Colliers International found the supply of retail space in Scotland’s biggest city is struggling to meet demand, with many brands still prepared to pay top dollar for a good locations.
Their 2016 Midsummer Retail Report recorded a mixed picture across the country, with rents increasing in places but stagnating or decreasing in other centres.
The real estate services company surveyed 27 town and city centres across Scotland.
Of those, three recorded increasing rents, nine saw a decline and the remaining 15 were stable.
Perth had a 10% rise over the last year – proof, the report’s authors said, that small city-centre shops can be desirable if the right clientele can be attracted.

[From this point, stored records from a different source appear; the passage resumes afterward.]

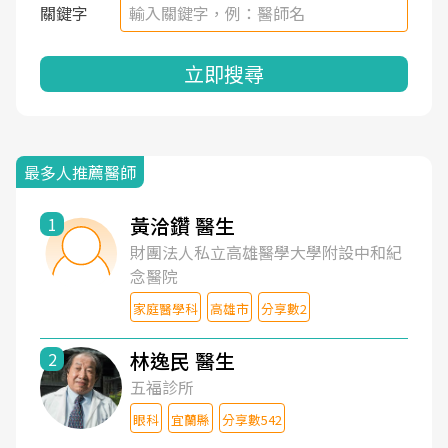
關鍵字
立即搜尋
最多人推薦醫師
黃洽鑽 醫生
1
財團法人私立高雄醫學大學附設中和紀
念醫院
家庭醫學科
高雄市
分享數2
林逸民 醫生
2
五福診所
眼科
宜蘭縣
分享數542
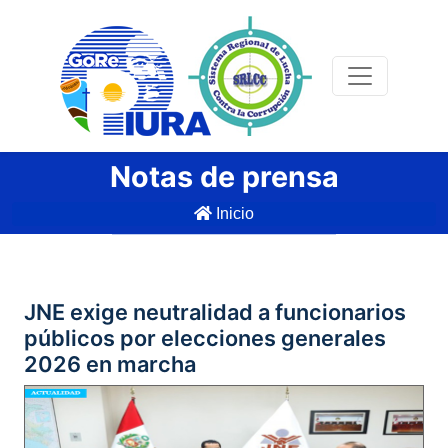
Notas de prensa
Inicio
JNE exige neutralidad a funcionarios
públicos por elecciones generales
2026 en marcha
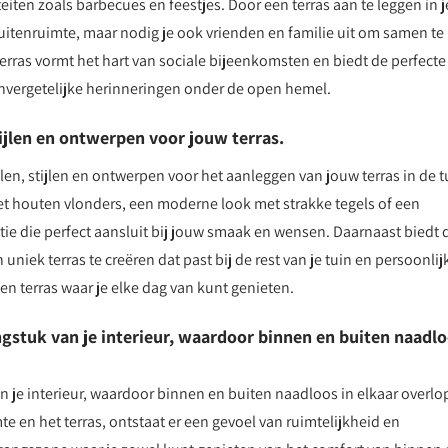
teiten zoals barbecues en feestjes. Door een terras aan te leggen in j
 buitenruimte, maar nodig je ook vrienden en familie uit om samen te
terras vormt het hart van sociale bijeenkomsten en biedt de perfecte
nvergetelijke herinneringen onder de open hemel.
tijlen en ontwerpen voor jouw terras.
alen, stijlen en ontwerpen voor het aanleggen van jouw terras in de t
met houten vlonders, een moderne look met strakke tegels of een
ptie die perfect aansluit bij jouw smaak en wensen. Daarnaast biedt 
niek terras te creëren dat past bij de rest van je tuin en persoonlij
een terras waar je elke dag van kunt genieten.
ngstuk van je interieur, waardoor binnen en buiten naadl
n je interieur, waardoor binnen en buiten naadloos in elkaar overlo
 en het terras, ontstaat er een gevoel van ruimtelijkheid en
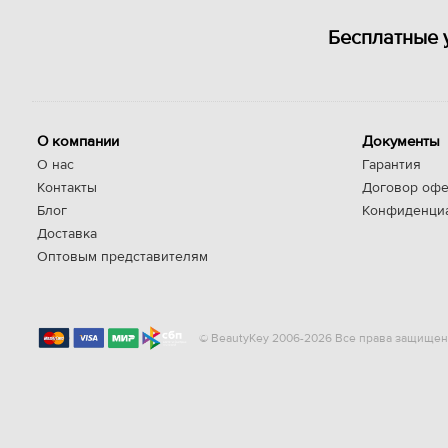
Бесплатные 
О компании
Документы
О нас
Гарантия
Контакты
Договор офе
Блог
Конфиденци
Доставка
Оптовым представителям
© BeautyKey 2006-2026 Все права защищен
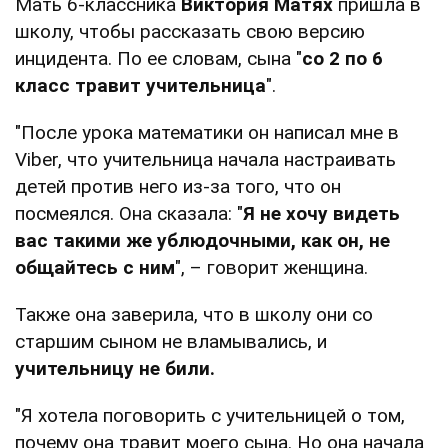
Мать 6-классника
Виктория Матях
пришла в
школу, чтобы рассказать свою версию
инцидента. По ее словам, сына "
со 2 по 6
класс травит учительница
".
"После урока математики он написал мне в
Viber, что учительница начала настраивать
детей против него из-за того, что он
посмеялся. Она сказала: "
Я не хочу видеть
вас такими же ублюдочными, как он, не
общайтесь с ним
", – говорит женщина.
Также она заверила, что в школу они со
старшим сыном не вламывались, и
учительницу не били.
"Я хотела поговорить с учительницей о том,
почему она травит моего сына. Но она начала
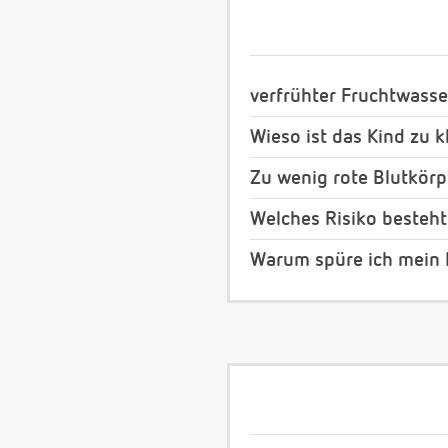
verfrühter Fruchtwass
Wieso ist das Kind zu k
Zu wenig rote Blutkör
Welches Risiko besteht
Warum spüre ich mein 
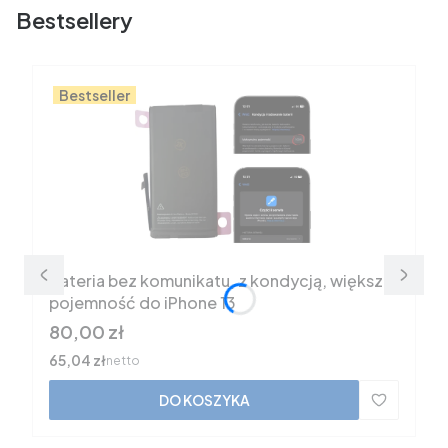
Bestsellery
Bestseller
Bateria bez komunikatu, z kondycją, większa
pojemność do iPhone 13
Cena
80,00 zł
Cena
65,04 zł
netto
DO KOSZYKA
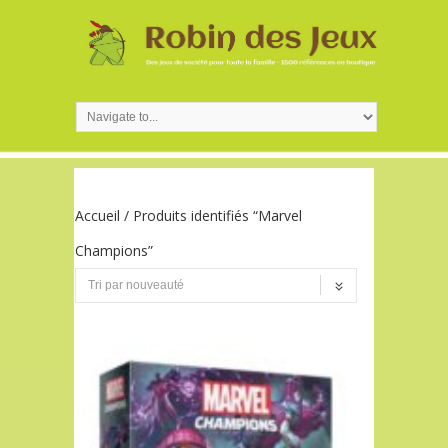
Accueil
/ Produits identifiés “Marvel
Champions”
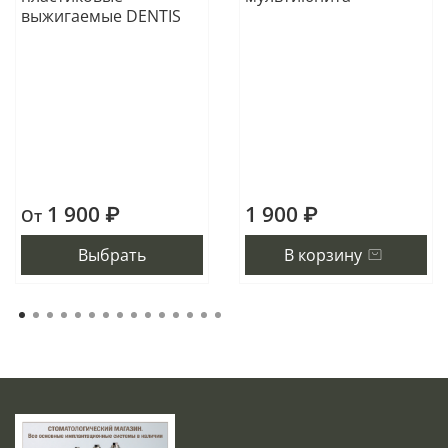
выжигаемые DENTIS
1 900 ₽
1 900 ₽
От
Выбрать
В корзину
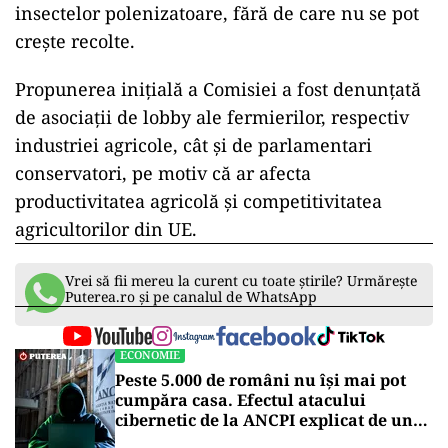
Pentru ca proiectul să poată deveni lege, e
obligatoriu ca PE să adopte o poziție, pe baza
căreia să înceapă negocieri cu Consiliul UE, care
reprezintă guvernele.
Proiectul, propus de Comisie în iulie 2022,
urmărea să înjumătățească utilizarea și
pericolul pesticidelor chimice în UE, care au fost
corelate cu înmulțirea cazurilor de cancer și de
alte boli, precum Parkinson, dar și cu
degradarea mediului, inclusiv declinul
insectelor polenizatoare, fără de care nu se pot
crește recolte.
Propunerea inițială a Comisiei a fost denunțată
de asociații de lobby ale fermierilor, respectiv
industriei agricole, cât și de parlamentari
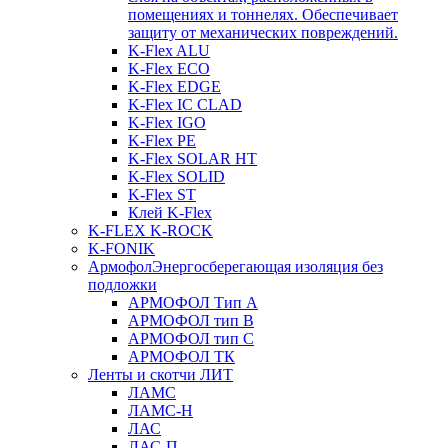
помещениях и тоннелях. Обеспечивает
защиту от механических повреждений.
K-Flex ALU
K-Flex ECO
K-Flex EDGE
K-Flex IC CLAD
K-Flex IGO
K-Flex PE
K-Flex SOLAR HT
K-Flex SOLID
K-Flex ST
Клей K-Flex
K-FLEX K-ROCK
K-FONIK
Армофол
Энергосберегающая изоляция без
подложки
АРМОФОЛ Тип А
АРМОФОЛ тип В
АРМОФОЛ тип C
АРМОФОЛ ТК
Ленты и скотчи ЛИТ
ЛАМС
ЛАМС-Н
ЛАС
ЛАС-П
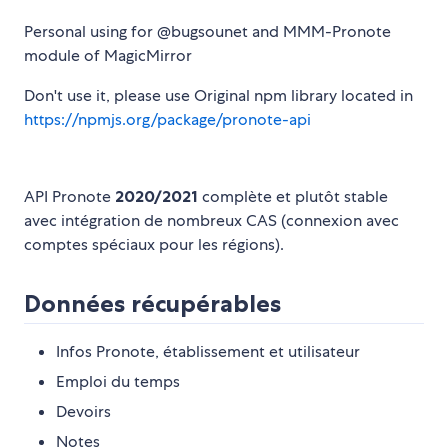
Personal using for @bugsounet and MMM-Pronote
module of MagicMirror
Don't use it, please use Original npm library located in
https://npmjs.org/package/pronote-api
API Pronote
2020/2021
complète et plutôt stable
avec intégration de nombreux CAS (connexion avec
comptes spéciaux pour les régions).
Données récupérables
Infos Pronote, établissement et utilisateur
Emploi du temps
Devoirs
Notes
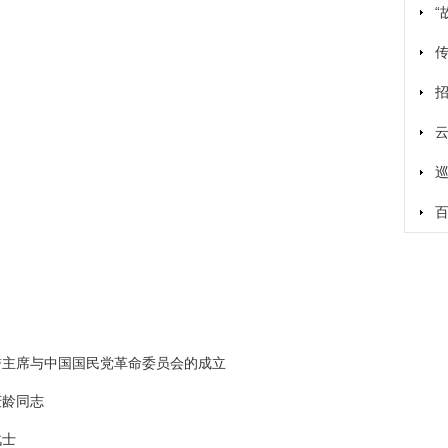
誉主席与中国国民党革命委员会的成立
庆龄同志
战士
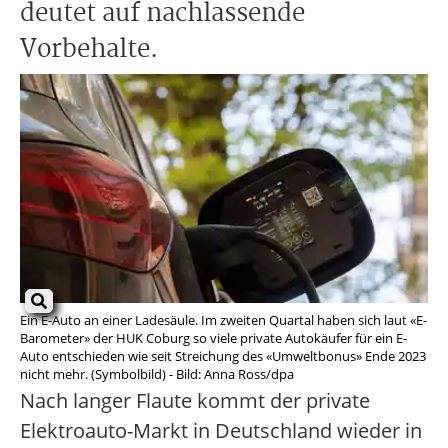
deutet auf nachlassende
Vorbehalte.
Ein E-Auto an einer Ladesäule. Im zweiten Quartal haben sich laut «E-
Barometer» der HUK Coburg so viele private Autokäufer für ein E-
Auto entschieden wie seit Streichung des «Umweltbonus» Ende 2023
nicht mehr. (Symbolbild) - Bild: Anna Ross/dpa
Nach langer Flaute kommt der private
Elektroauto-Markt in Deutschland wieder in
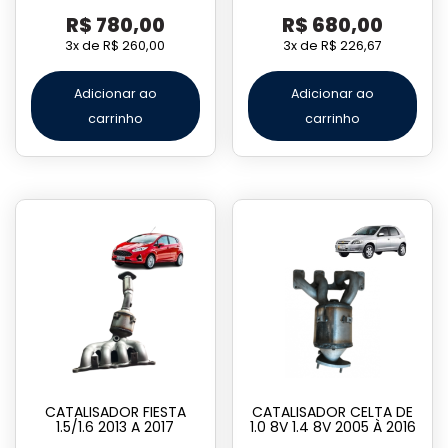
R$
780,00
R$
680,00
3x de
R$
260,00
3x de
R$
226,67
Adicionar ao
Adicionar ao
carrinho
carrinho
CATALISADOR FIESTA
CATALISADOR CELTA DE
1.5/1.6 2013 A 2017
1.0 8V 1.4 8V 2005 À 2016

Edinburgh saw an increase of 3% but the report said the market for retail space is being distorted in the short-term by plans to rebuild the St James Centre, which has left many occupiers seeking a temporary home.
Colliers predicted that prices on nearby George Street and Princes Street will rise as a result.
In Dundee, the rate of vacant shop premises has been increasing since April 2014, with more than 18% of units now unoccupied.
The “gravitational pull” of Glasgow and its big shopping centres was also thought to be having an impact on some smaller town centres. Of the nine centres with deteriorating rents, five are located in the west of Scotland – Ayr, Cumbernauld, Greenock, Hamilton and Irvine.
Overall, the report found, average rents in the sector north of the border have hardly moved over the last 12 months, down 0.2% since June last year.
John Duffy, director of in-town retail with Colliers International in Scotland, said: “Glasgow is by far the strongest shopping destination in Scotland and supply is struggling to keep up with demand, even as new space is created.
“While many retail brands are very selective, they will still pay top dollar for a prime destination.
“Smaller high streets have stagnated in recent years and some have moved backwards as retailers leave for larger, out-of-town destinations.”